Früchte (Kapseln): Flach, hellgrau-braun, verholzt, ca. 40-60 mm lang, 38-50 mm breit, herzförmig, rechteckig oder eiförmig im Umriss, seitlich zusammengedrückt, oft mit stumpfer, gekerbter Spitze, manchmal mit einem langen, starren, haarähnlichen Strang, der dem der Jacaranda ähnelt. Sie ist in der Mitte verdickt und steht aufrecht. Sie spaltet sich weit auf, um die Samen freizusetzen.
Samen braun, flach, quer länglich, mit runden, papierartigen Flügeln, etwa 1,5 cm lang und 2,5 cm breit (einschließlich der Flügel).

Anmerkungen: Der Name lugardii ehrt Major EJ Lugard, einen Naturforscher, der Ende des 19. Jahrhunderts in Namaqualand Pflanzen sammelte.

Kultivierung und Vermehrung: Sesamothamnus lugardii lässt sich sowohl drinnen als auch draußen in warmen Klimazonen in einem Garten mit gut dränierter Erde, insbesondere in einem Steingarten, relativ leicht anbauen und kann mit etwa 10 cm pro Jahr wachsen. Im Winter ist er sommergrün, außer in sehr tropischen Gebieten. Er ist trocken, aber nicht frostbeständig.

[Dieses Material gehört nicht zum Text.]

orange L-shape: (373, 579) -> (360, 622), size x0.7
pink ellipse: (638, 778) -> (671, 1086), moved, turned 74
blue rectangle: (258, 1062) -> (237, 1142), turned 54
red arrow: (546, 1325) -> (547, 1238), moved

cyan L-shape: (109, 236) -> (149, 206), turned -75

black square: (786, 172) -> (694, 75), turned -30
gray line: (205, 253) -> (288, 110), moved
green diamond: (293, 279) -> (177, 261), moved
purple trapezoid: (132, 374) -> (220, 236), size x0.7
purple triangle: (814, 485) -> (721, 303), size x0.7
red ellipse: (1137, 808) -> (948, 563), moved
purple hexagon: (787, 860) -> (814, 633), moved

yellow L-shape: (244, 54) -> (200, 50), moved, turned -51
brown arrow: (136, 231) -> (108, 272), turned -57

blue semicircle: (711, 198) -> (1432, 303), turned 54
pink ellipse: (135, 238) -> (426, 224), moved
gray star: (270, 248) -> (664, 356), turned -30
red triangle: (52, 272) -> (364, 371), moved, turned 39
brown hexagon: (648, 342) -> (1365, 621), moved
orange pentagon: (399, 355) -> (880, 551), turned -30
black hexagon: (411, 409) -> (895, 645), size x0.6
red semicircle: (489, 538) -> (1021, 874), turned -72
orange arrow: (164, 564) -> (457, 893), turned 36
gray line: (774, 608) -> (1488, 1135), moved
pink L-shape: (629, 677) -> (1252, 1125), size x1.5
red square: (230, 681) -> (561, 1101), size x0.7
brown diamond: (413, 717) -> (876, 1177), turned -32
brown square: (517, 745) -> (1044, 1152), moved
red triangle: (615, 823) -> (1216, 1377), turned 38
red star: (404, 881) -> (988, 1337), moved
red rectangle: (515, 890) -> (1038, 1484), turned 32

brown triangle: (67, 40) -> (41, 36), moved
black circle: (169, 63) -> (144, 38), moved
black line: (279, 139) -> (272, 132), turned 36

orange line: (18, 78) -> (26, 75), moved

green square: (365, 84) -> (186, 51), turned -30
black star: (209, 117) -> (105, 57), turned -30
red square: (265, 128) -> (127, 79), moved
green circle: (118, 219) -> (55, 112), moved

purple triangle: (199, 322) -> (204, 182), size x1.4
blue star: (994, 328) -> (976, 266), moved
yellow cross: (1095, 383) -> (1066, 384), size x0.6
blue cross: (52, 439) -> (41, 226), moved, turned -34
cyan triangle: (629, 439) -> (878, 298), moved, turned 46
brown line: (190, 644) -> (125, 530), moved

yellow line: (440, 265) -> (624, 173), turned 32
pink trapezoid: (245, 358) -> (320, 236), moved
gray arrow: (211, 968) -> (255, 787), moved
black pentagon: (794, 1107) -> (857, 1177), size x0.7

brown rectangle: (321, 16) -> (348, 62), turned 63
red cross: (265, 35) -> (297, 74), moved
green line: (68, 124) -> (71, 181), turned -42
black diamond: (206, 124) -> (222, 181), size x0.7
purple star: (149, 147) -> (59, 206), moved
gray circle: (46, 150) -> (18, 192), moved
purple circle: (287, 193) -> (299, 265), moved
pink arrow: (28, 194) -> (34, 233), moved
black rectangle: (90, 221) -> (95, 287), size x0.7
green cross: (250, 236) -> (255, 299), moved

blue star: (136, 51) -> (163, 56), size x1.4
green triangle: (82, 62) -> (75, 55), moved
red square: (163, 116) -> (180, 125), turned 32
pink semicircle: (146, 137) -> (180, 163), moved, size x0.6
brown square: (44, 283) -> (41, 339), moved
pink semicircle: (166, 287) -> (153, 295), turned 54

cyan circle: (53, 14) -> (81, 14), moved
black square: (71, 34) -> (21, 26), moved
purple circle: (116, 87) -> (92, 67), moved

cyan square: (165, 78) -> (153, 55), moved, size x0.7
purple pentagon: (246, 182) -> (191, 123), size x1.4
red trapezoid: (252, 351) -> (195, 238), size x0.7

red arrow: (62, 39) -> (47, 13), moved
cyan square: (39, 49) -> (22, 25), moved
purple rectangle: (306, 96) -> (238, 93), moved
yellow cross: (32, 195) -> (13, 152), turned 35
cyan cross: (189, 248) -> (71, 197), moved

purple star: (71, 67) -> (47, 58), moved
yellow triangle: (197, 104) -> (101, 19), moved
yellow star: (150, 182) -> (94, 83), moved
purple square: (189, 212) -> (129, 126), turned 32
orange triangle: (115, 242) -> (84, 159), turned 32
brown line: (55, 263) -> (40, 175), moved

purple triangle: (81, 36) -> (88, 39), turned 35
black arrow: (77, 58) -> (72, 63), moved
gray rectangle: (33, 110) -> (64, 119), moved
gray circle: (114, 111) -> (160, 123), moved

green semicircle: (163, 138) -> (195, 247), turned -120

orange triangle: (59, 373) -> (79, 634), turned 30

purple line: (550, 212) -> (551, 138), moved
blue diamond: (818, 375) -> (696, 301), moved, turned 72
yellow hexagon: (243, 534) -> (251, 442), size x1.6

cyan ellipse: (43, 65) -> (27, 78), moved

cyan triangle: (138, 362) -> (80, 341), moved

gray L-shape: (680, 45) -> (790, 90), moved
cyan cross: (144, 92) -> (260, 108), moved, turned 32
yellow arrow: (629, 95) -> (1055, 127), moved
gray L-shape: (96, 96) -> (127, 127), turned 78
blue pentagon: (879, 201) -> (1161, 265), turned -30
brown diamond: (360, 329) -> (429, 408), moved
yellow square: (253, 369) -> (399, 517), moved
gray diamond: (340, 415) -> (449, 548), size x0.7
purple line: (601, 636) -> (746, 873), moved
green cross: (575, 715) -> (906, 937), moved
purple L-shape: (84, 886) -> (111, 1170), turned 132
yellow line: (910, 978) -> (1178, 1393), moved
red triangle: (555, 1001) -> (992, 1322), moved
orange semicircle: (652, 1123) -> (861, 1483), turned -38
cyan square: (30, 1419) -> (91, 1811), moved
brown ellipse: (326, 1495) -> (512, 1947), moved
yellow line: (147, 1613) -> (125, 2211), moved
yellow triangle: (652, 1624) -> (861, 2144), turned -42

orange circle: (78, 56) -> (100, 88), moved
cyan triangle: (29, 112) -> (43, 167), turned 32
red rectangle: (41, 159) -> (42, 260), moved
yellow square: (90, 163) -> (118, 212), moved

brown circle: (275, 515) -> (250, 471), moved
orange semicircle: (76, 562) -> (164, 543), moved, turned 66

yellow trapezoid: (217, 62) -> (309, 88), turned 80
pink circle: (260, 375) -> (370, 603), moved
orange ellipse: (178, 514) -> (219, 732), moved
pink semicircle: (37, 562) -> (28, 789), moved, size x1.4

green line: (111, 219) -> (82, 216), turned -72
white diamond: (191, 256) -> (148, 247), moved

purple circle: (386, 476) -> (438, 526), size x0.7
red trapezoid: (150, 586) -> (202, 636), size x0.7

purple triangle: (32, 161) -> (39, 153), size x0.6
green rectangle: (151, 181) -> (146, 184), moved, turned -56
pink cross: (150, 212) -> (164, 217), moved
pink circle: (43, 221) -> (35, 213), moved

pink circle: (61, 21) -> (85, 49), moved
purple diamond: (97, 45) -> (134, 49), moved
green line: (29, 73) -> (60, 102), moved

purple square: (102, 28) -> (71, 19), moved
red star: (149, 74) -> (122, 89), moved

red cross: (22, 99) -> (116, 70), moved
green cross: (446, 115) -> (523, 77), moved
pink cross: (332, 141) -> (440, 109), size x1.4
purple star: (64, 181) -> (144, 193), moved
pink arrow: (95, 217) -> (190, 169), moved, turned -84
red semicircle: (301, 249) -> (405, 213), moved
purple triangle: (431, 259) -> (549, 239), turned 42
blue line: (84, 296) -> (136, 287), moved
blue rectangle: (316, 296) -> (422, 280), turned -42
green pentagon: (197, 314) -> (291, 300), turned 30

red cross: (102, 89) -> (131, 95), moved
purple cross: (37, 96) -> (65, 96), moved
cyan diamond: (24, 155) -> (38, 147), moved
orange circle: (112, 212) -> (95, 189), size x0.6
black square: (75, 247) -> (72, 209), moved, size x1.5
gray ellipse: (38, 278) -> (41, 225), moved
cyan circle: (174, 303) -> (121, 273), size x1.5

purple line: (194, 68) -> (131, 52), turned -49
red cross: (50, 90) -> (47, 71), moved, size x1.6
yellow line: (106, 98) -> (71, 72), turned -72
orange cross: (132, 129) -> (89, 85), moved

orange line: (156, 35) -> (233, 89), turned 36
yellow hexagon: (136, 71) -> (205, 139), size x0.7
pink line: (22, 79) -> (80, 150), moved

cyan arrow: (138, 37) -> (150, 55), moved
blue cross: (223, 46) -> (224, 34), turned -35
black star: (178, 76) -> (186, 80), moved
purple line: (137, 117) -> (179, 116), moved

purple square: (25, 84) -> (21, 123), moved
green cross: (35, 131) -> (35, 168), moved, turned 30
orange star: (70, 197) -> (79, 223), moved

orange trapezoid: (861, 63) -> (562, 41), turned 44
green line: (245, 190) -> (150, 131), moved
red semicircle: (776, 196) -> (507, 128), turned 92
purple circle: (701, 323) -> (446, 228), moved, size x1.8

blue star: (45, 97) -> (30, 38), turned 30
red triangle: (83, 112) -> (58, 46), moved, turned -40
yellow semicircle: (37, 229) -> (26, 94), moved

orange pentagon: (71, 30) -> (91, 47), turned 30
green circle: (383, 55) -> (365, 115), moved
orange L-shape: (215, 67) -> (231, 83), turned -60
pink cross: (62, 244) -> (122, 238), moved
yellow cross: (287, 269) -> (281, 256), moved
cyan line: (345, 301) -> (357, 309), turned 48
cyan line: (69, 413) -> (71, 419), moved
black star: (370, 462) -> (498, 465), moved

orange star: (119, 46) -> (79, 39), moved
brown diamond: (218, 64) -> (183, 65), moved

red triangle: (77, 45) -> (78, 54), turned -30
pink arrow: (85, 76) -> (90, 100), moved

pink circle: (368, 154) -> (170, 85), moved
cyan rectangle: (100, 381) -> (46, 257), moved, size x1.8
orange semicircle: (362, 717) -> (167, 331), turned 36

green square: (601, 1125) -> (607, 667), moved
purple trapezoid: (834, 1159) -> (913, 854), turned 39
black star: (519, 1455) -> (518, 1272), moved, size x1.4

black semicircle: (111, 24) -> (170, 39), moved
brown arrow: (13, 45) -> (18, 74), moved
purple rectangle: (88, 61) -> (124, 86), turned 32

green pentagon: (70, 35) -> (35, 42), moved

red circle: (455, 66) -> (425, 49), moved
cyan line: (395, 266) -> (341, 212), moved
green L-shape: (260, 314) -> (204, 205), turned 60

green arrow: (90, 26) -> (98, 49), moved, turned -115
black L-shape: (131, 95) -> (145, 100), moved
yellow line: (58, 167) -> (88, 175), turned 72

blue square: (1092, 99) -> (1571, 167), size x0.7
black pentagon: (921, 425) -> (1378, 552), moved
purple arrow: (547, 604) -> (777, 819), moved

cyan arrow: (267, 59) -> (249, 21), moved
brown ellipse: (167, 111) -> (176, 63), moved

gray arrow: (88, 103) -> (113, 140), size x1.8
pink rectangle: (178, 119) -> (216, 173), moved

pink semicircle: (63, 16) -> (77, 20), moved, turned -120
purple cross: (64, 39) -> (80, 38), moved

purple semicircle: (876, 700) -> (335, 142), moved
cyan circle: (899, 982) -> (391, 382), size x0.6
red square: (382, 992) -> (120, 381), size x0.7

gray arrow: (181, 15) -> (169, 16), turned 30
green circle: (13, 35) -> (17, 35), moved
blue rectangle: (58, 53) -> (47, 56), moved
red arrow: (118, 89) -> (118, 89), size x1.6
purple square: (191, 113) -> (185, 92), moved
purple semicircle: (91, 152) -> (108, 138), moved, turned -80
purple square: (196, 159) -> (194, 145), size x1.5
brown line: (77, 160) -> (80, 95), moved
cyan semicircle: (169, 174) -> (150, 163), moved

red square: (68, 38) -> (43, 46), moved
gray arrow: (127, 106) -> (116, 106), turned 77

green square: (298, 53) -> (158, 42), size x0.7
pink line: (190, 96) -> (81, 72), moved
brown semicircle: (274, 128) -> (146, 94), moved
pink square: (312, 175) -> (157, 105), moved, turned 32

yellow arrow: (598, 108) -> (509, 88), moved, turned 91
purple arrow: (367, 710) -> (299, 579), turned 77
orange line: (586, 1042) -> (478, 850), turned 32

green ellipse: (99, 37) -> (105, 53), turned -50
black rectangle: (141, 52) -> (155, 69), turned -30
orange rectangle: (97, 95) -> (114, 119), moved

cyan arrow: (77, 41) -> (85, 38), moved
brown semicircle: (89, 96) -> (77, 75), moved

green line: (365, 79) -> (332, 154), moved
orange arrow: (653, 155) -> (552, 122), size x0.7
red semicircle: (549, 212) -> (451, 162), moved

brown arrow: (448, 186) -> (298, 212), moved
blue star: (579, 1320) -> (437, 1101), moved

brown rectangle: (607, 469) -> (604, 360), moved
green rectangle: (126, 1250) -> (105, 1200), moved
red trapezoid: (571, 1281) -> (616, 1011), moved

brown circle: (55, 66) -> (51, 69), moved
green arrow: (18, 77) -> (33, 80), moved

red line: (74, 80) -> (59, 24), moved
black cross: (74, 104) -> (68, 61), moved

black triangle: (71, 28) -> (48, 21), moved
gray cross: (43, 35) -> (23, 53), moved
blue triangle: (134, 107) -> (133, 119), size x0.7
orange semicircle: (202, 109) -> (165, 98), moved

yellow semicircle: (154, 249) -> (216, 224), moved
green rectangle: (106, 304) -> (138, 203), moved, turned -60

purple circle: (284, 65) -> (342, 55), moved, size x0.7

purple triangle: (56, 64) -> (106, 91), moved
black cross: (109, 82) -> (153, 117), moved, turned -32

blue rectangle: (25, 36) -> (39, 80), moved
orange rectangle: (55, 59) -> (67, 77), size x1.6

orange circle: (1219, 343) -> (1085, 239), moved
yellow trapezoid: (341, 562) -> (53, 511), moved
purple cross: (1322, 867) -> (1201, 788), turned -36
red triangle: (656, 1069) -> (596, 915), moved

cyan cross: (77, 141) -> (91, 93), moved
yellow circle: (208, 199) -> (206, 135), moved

Wachstumsrate: Sie ist eine ziemlich langsam wachsende Pflanze, aber in 10 Jahren kann sie leicht über ihren Standort in Innenräumen hinauswachsen, so dass ein ‘Beschneiden’ erforderlich ist. Obwohl die Verzweigung normalerweise eine Reaktion auf den natürlichen Prozess ist, kann man die Verzweigung durch Abschneiden der Spitze stimulieren. Sie hat erstaunliche regenerative Eigenschaften und eignet sich für die Bonsaikultur.
Boden: Er benötigt eine entwässernde Kaktus-Topfmischung.
Umtopfen: Die Pflanze alle 3 Jahre umtopfen; dies ist angesichts der vielen Stacheln ziemlich schwierig. Am besten wickelt man mehrere Lagen Zeitungspapier um den Stamm, wo sie gehandhabt werden soll.
Gießen: Sie braucht regelmäßig Wasser, wenn die Pflanze Blätter hat. Entgegen der landläufigen Meinung mag sie in den warmen Sommern viel Wasser, solange sie in eine sehr gut entwässernde Erde gepflanzt wird. In Innenräumen ist es am besten, sich auf der trockenen Seite zu bewegen, oder sie neigt zur Fäulnis.
Belichtungen: Er mag volle Sonne bis hin zu leichtem Schatten bei warmen Temperaturen.
Vermehrung: Samen oder Stecklinge. Diese Bäume lassen sich nur schwer aus Samen züchten, da die gepflanzten Samen schlecht keimen. Die Samen beginnen in nur 3-4 Tagen zu sprießen (keimen aber noch etwa 6 Monate lang unregelmäßig). Sie werden auch durch die Entfernung kleiner Ableger vermehrt, die an der Basis der alten Pflanze wachsen. Brechen Sie die Ableger vorsichtig ab, lassen Sie sie 5 bis 8 Tage trocknen, bevor Sie sie eintopfen.